WHAT YOU NEED TO DO
Please filter the data below down to the lines holding the string "inch".

..........

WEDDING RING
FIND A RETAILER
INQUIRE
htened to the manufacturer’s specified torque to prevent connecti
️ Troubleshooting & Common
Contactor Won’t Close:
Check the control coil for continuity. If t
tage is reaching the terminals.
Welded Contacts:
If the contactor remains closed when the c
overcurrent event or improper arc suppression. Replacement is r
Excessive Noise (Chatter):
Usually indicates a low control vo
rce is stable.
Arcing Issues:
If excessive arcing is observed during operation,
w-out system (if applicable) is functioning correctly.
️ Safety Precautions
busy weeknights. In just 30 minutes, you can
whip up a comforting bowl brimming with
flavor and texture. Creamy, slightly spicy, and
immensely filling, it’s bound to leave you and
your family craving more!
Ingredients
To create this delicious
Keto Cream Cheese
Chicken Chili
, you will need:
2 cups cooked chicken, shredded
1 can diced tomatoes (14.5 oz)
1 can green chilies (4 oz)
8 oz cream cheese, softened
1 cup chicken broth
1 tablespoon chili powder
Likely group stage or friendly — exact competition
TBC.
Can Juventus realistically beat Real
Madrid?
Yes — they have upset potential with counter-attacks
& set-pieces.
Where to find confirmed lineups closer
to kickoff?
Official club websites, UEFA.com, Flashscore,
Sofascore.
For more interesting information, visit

..........

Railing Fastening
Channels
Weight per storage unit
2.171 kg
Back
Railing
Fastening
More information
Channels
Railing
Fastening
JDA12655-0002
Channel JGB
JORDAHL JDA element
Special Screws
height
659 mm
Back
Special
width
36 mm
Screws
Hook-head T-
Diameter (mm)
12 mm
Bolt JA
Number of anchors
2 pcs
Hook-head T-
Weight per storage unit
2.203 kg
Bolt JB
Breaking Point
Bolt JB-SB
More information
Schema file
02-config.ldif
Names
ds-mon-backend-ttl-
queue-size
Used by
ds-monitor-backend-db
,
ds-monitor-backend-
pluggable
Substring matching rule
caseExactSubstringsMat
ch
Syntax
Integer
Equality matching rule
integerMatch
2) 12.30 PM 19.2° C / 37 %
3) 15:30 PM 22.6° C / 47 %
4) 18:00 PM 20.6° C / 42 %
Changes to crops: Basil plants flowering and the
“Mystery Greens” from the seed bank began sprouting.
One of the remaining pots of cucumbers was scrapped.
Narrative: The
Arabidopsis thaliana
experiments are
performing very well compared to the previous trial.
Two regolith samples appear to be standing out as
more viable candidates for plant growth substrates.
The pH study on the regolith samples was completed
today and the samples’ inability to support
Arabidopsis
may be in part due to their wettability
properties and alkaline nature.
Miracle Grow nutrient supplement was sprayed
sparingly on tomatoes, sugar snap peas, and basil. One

..........

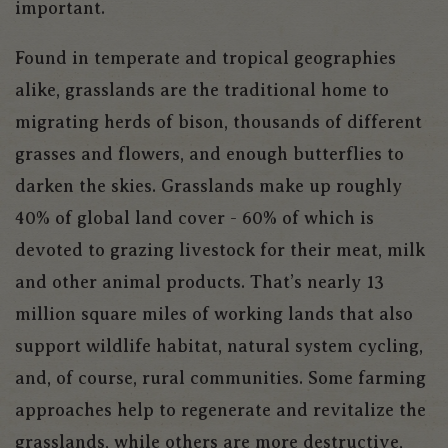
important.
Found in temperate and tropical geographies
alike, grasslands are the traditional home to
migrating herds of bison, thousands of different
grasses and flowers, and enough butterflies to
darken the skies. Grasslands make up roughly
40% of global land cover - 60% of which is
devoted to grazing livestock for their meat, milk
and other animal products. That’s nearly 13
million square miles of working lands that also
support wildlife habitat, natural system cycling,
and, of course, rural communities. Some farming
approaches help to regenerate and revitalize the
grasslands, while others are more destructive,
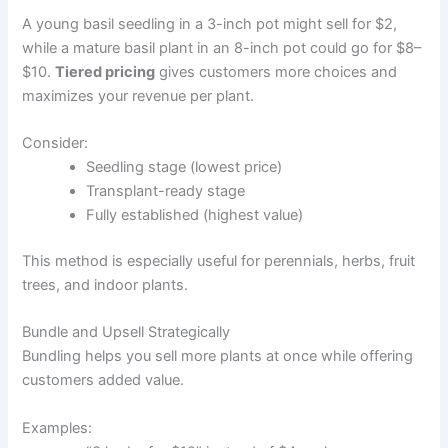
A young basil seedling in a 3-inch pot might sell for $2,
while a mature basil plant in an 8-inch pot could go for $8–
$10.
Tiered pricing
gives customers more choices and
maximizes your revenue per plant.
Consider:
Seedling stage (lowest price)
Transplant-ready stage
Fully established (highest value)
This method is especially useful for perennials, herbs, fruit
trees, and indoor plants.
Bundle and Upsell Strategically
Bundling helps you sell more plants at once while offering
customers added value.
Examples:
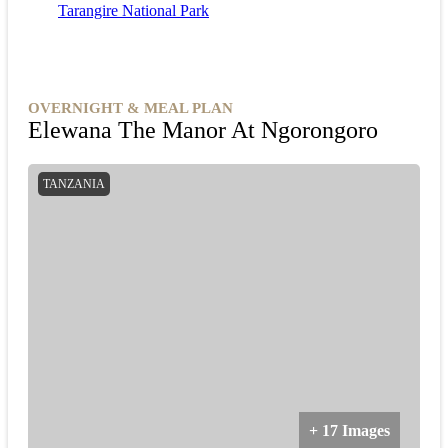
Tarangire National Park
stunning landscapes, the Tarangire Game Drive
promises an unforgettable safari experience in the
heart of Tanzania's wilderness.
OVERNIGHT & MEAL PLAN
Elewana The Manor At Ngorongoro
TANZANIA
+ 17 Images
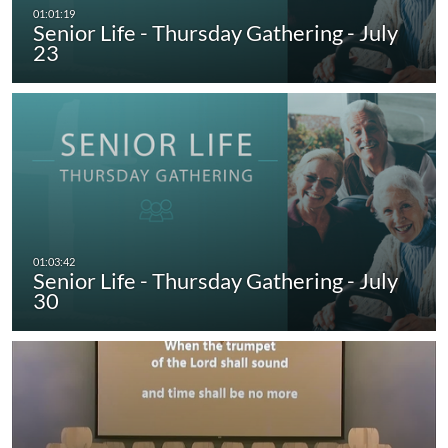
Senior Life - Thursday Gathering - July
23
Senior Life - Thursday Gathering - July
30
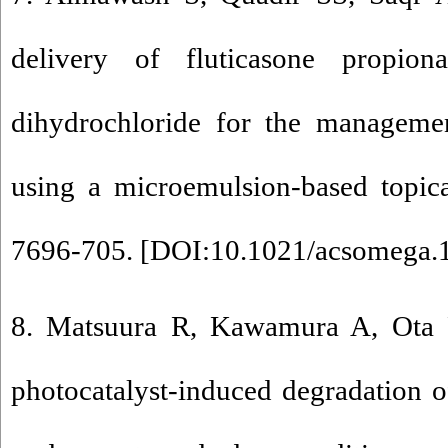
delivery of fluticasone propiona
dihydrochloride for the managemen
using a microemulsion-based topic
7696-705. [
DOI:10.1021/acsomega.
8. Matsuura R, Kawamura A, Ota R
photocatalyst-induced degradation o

..........

ANSWER TO THE PROBLEM
A young basil seedling in a 3-inch pot might sell for $2,
while a mature basil plant in an 8-inch pot could go for $8–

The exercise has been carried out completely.